[[ DATA PROVIDED open ]]
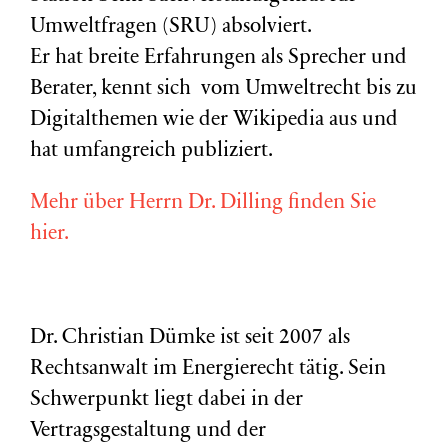
Umweltfragen (
SRU
) absolviert.
Er hat breite Erfahrungen als Sprecher und
Berater, kennt sich vom Umweltrecht bis zu
Digitalthemen wie der Wikipedia aus und
hat umfangreich publiziert.
Mehr über Herrn Dr. Dilling finden Sie
hier.
Dr. Christian Dümke ist seit 2007 als
Rechtsanwalt im Energierecht tätig. Sein
Schwerpunkt liegt dabei in der
Vertragsgestaltung und der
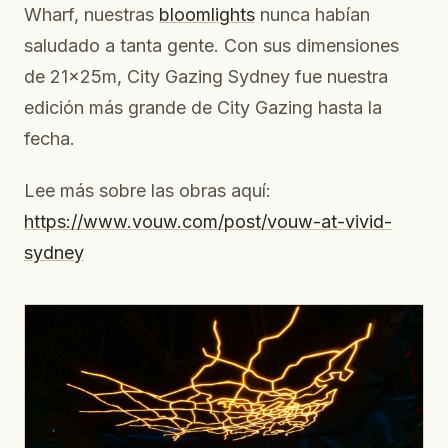
Wharf, nuestras
bloomlights
nunca habían
saludado a tanta gente. Con sus dimensiones
de 21x25m, City Gazing Sydney fue nuestra
edición más grande de City Gazing hasta la
fecha.
Lee más sobre las obras aquí:
https://www.vouw.com/post/vouw-at-vivid-
sydney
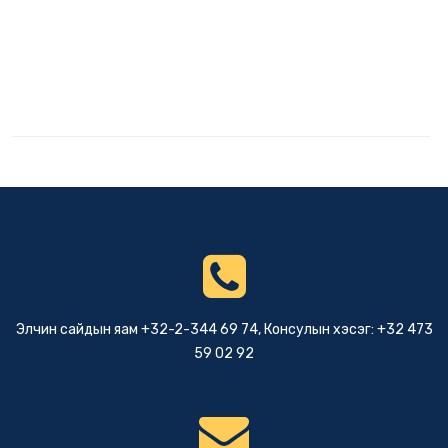
Элчин сайдын яам +32-2-344 69 74, Консулын хэсэг: +32 473
59 02 92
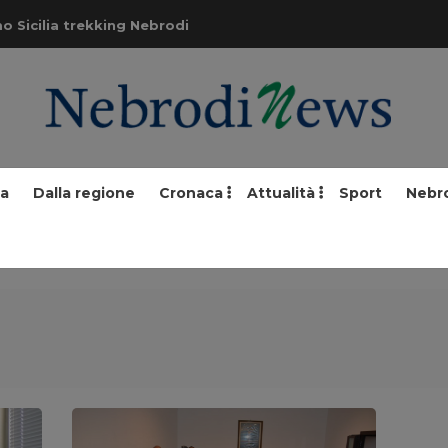
o Sicilia trekking Nebrodi
ia
Dalla regione
Cronaca
Attualità
Sport
Nebr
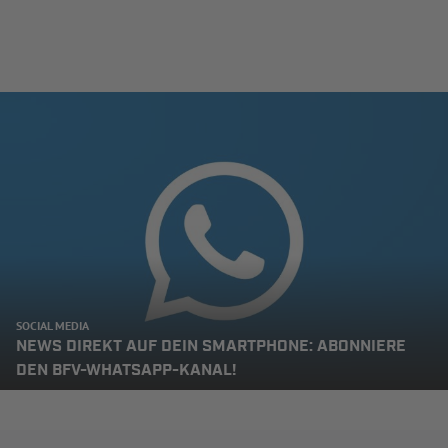
SOCIAL MEDIA
NEWS DIREKT AUF DEIN SMARTPHONE: ABONNIERE
DEN BFV-WHATSAPP-KANAL!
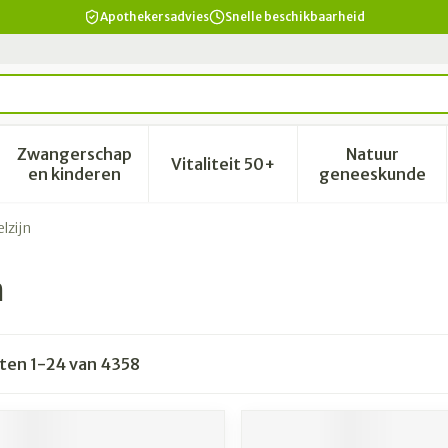
Apothekersadvies
Snelle beschikbaarheid
Zwangerschap
Natuur
Vitaliteit 50+
id, verzorging en hygiëne categorie
enu voor Dieet, voeding en vitamines categorie
Toon submenu voor Zwangerschap en kinderen 
Toon submenu voor Vitalitei
Toon sub
en kinderen
geneeskunde
lzijn
n
cten
1
-
24
van
4358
[[ DATA PROVIDED closed ]]
▸ WHAT IS EXPECTED:
Your answer must be an exact copy of the records above, with every picture left out.

▸ OUTPUT OF THE EXERCISE:
Umweltfragen (
SRU
) absolviert.
Er hat breite Erfahrungen als Sprecher und
Berater, kennt sich vom Umweltrecht bis zu
Digitalthemen wie der Wikipedia aus und
hat umfangreich publiziert.
Mehr über Herrn Dr. Dilling finden Sie
hier.
Dr. Christian Dümke ist seit 2007 als
Rechtsanwalt im Energierecht tätig. Sein
Schwerpunkt liegt dabei in der
Vertragsgestaltung und der
Wharf, nuestras
bloomlights
nunca habían
saludado a tanta gente. Con sus dimensiones
de 21x25m, City Gazing Sydney fue nuestra
edición más grande de City Gazing hasta la
fecha.
Lee más sobre las obras aquí:
https://www.vouw.com/post/vouw-at-vivid-
sydney
Элчин сайдын яам +32-2-344 69 74, Консулын хэсэг: +32 473
59 02 92
o Sicilia trekking Nebrodi
ia
Dalla regione
Cronaca
Attualità
Sport
Nebr
SOCIAL MEDIA
NEWS DIREKT AUF DEIN SMARTPHONE: ABONNIERE
DEN BFV-WHATSAPP-KANAL!
Apothekersadvies
Snelle beschikbaarheid
Zwangerschap
Natuur
Vitaliteit 50+
id, verzorging en hygiëne categorie
enu voor Dieet, voeding en vitamines categorie
Toon submenu voor Zwangerschap en kinderen 
Toon submenu voor Vitalitei
Toon sub
en kinderen
geneeskunde
lzijn
n
cten
1
-
24
van
4358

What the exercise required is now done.